- [About this task] Print every line below exactly as written, but leave the pictures behind.

(Structured page parsing data)
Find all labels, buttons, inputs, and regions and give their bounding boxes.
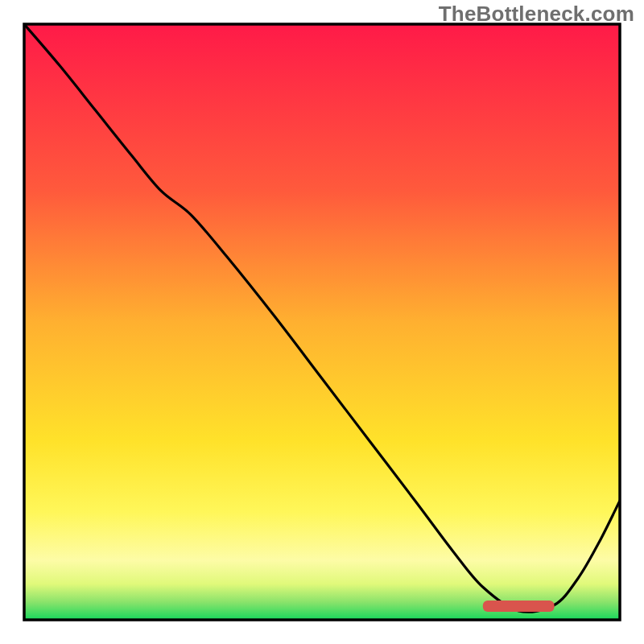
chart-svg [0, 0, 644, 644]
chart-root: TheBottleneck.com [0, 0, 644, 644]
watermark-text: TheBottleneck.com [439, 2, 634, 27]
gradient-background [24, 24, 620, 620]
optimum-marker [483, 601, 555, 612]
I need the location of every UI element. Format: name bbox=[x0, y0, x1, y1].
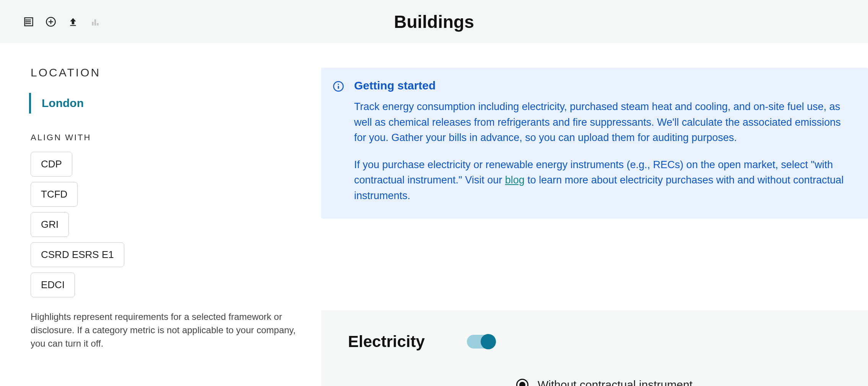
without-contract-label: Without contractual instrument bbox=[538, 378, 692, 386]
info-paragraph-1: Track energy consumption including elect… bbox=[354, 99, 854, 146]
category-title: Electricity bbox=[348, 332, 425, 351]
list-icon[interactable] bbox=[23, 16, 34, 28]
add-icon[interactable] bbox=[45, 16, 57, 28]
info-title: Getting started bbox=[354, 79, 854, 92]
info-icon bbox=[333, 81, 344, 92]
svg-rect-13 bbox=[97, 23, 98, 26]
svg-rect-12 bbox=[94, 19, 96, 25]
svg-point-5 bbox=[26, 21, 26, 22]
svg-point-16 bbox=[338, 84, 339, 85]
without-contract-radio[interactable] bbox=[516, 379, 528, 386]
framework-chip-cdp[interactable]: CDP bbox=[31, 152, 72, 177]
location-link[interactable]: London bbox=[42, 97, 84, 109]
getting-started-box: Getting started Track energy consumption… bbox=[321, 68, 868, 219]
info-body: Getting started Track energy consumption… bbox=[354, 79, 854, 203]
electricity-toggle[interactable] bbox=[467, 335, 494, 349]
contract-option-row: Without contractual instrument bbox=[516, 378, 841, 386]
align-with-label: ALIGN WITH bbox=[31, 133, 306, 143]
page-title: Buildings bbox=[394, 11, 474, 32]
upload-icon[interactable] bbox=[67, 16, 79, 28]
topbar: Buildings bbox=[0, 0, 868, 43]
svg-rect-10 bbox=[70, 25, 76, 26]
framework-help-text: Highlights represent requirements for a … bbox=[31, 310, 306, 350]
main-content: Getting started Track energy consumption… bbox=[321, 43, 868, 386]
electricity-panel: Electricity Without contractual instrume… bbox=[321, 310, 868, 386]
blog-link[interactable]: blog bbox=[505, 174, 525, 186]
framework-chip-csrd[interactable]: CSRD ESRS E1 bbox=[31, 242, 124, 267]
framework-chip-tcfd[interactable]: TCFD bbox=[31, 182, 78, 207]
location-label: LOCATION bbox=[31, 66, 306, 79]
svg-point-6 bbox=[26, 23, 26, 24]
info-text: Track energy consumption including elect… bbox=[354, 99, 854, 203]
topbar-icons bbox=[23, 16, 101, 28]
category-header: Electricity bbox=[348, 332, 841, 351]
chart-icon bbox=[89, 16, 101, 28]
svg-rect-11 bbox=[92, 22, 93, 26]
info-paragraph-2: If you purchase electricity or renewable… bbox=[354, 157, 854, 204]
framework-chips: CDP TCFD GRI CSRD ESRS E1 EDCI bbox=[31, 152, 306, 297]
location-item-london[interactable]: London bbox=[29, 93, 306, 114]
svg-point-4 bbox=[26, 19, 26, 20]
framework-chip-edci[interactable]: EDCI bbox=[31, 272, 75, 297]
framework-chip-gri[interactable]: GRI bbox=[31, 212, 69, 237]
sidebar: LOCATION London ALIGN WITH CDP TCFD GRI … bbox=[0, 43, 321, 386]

- [Answer to this problem]
Find all labels, buttons, inputs, and regions and give their bounding boxes.
chart-svg [0, 0, 644, 644]
chart-root: TheBottleneck.com [0, 0, 644, 644]
watermark-text: TheBottleneck.com [439, 2, 634, 27]
gradient-background [24, 24, 620, 620]
optimum-marker [483, 601, 555, 612]
I need the location of every UI element. Format: name bbox=[x0, y0, x1, y1].
without-contract-label: Without contractual instrument bbox=[538, 378, 692, 386]
info-paragraph-1: Track energy consumption including elect… bbox=[354, 99, 854, 146]
category-title: Electricity bbox=[348, 332, 425, 351]
list-icon[interactable] bbox=[23, 16, 34, 28]
add-icon[interactable] bbox=[45, 16, 57, 28]
info-title: Getting started bbox=[354, 79, 854, 92]
info-icon bbox=[333, 81, 344, 92]
svg-rect-13 bbox=[97, 23, 98, 26]
svg-rect-12 bbox=[94, 19, 96, 25]
svg-point-5 bbox=[26, 21, 26, 22]
svg-point-16 bbox=[338, 84, 339, 85]
without-contract-radio[interactable] bbox=[516, 379, 528, 386]
framework-chip-cdp[interactable]: CDP bbox=[31, 152, 72, 177]
location-link[interactable]: London bbox=[42, 97, 84, 109]
getting-started-box: Getting started Track energy consumption… bbox=[321, 68, 868, 219]
info-body: Getting started Track energy consumption… bbox=[354, 79, 854, 203]
electricity-toggle[interactable] bbox=[467, 335, 494, 349]
contract-option-row: Without contractual instrument bbox=[516, 378, 841, 386]
align-with-label: ALIGN WITH bbox=[31, 133, 306, 143]
page-title: Buildings bbox=[394, 11, 474, 32]
upload-icon[interactable] bbox=[67, 16, 79, 28]
topbar: Buildings bbox=[0, 0, 868, 43]
svg-rect-10 bbox=[70, 25, 76, 26]
framework-help-text: Highlights represent requirements for a … bbox=[31, 310, 306, 350]
main-content: Getting started Track energy consumption… bbox=[321, 43, 868, 386]
electricity-panel: Electricity Without contractual instrume… bbox=[321, 310, 868, 386]
blog-link[interactable]: blog bbox=[505, 174, 525, 186]
framework-chip-csrd[interactable]: CSRD ESRS E1 bbox=[31, 242, 124, 267]
framework-chip-tcfd[interactable]: TCFD bbox=[31, 182, 78, 207]
location-label: LOCATION bbox=[31, 66, 306, 79]
svg-point-6 bbox=[26, 23, 26, 24]
info-text: Track energy consumption including elect… bbox=[354, 99, 854, 203]
topbar-icons bbox=[23, 16, 101, 28]
category-header: Electricity bbox=[348, 332, 841, 351]
chart-icon bbox=[89, 16, 101, 28]
svg-rect-11 bbox=[92, 22, 93, 26]
info-paragraph-2: If you purchase electricity or renewable… bbox=[354, 157, 854, 204]
framework-chips: CDP TCFD GRI CSRD ESRS E1 EDCI bbox=[31, 152, 306, 297]
location-item-london[interactable]: London bbox=[29, 93, 306, 114]
svg-point-4 bbox=[26, 19, 26, 20]
framework-chip-edci[interactable]: EDCI bbox=[31, 272, 75, 297]
framework-chip-gri[interactable]: GRI bbox=[31, 212, 69, 237]
sidebar: LOCATION London ALIGN WITH CDP TCFD GRI … bbox=[0, 43, 321, 386]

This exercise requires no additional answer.